(Data Opens)
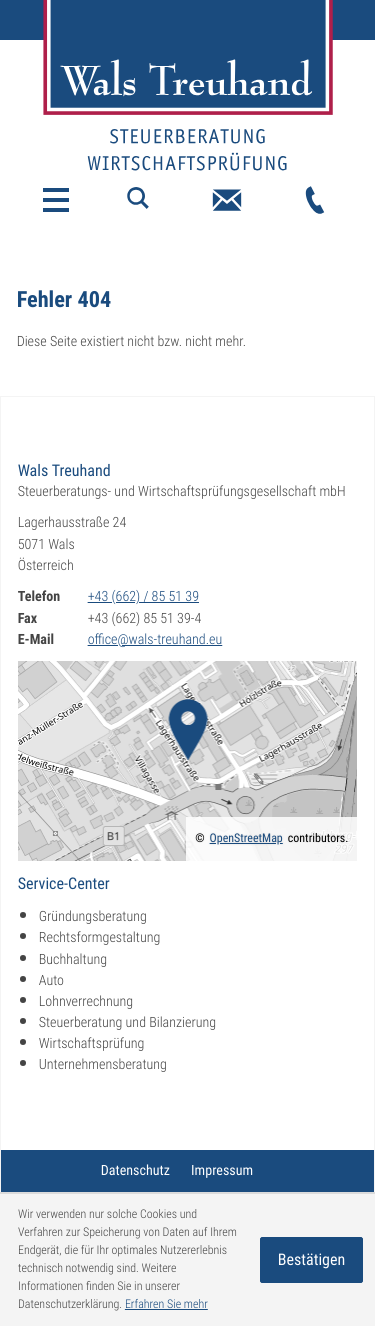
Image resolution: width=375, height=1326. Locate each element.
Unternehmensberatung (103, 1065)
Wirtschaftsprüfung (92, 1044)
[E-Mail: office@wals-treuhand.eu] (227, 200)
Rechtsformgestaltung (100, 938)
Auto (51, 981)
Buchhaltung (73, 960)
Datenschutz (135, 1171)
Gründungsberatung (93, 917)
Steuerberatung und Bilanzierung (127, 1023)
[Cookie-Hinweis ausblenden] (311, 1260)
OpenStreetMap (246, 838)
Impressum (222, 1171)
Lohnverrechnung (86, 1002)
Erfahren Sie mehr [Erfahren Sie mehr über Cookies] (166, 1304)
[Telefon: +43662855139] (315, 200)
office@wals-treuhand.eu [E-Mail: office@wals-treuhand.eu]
(Data Closes)
(Data Opens)
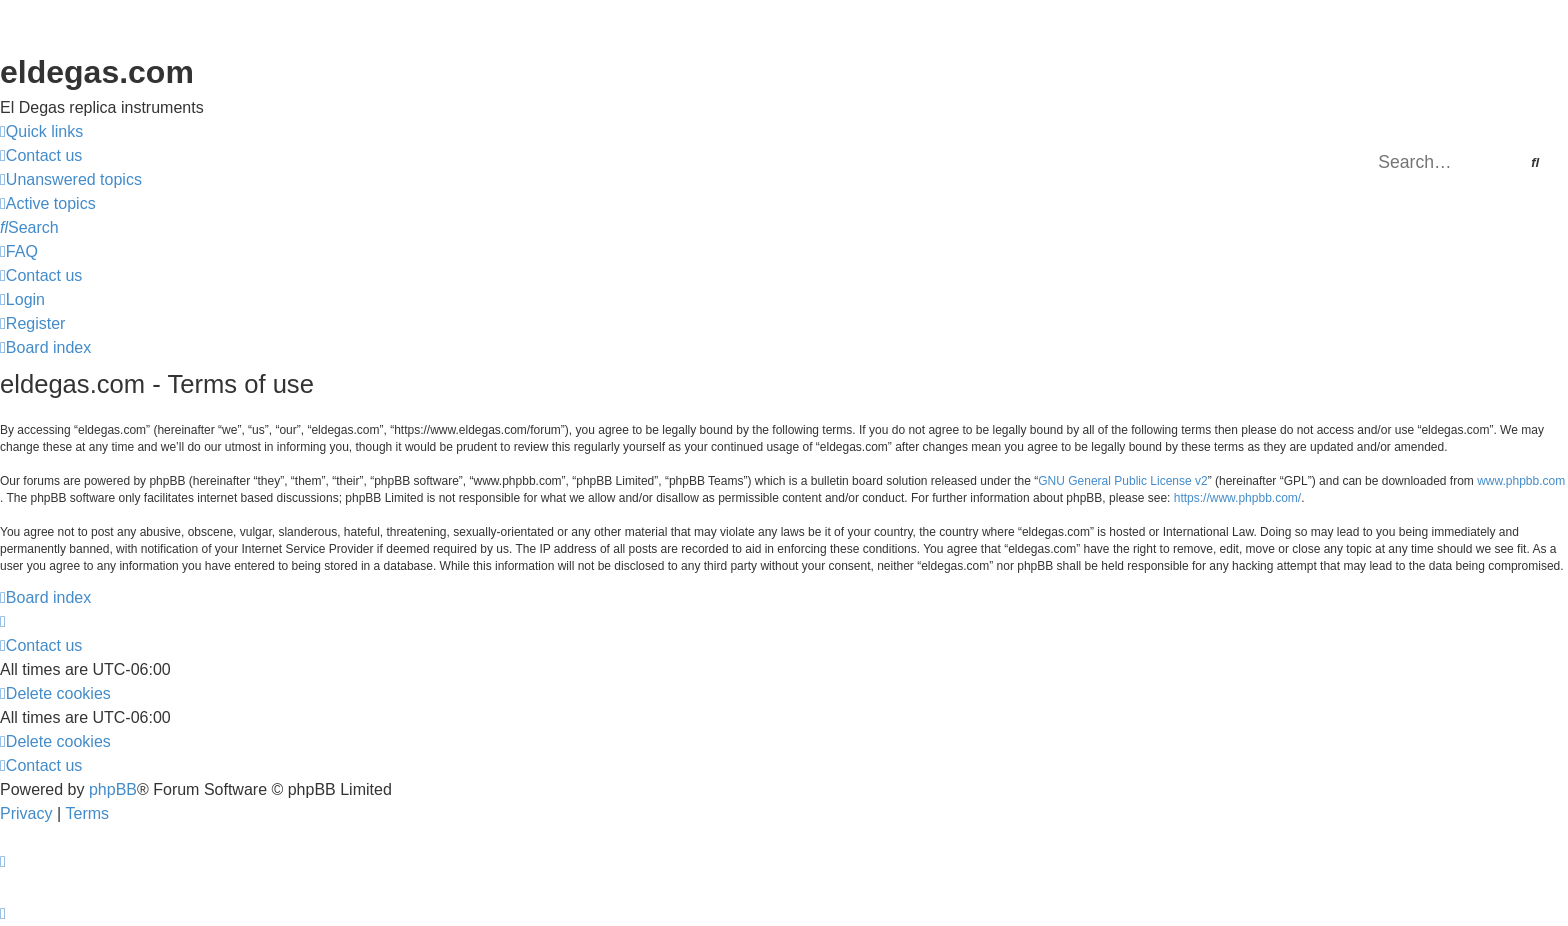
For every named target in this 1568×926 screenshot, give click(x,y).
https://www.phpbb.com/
(Data Closes)
_The task:_ The expected output is exactly the lines of the listing above between the line holding "Image resolution: width=375, height=1326." and the line holding "Steuerberatung und Bilanzierung (127, 1023)", inclusive.

_Exercise solution:_
Image resolution: width=375, height=1326. Locate each element.
Unternehmensberatung (103, 1065)
Wirtschaftsprüfung (92, 1044)
[E-Mail: office@wals-treuhand.eu] (227, 200)
Rechtsformgestaltung (100, 938)
Auto (51, 981)
Buchhaltung (73, 960)
Datenschutz (135, 1171)
Gründungsberatung (93, 917)
Steuerberatung und Bilanzierung (127, 1023)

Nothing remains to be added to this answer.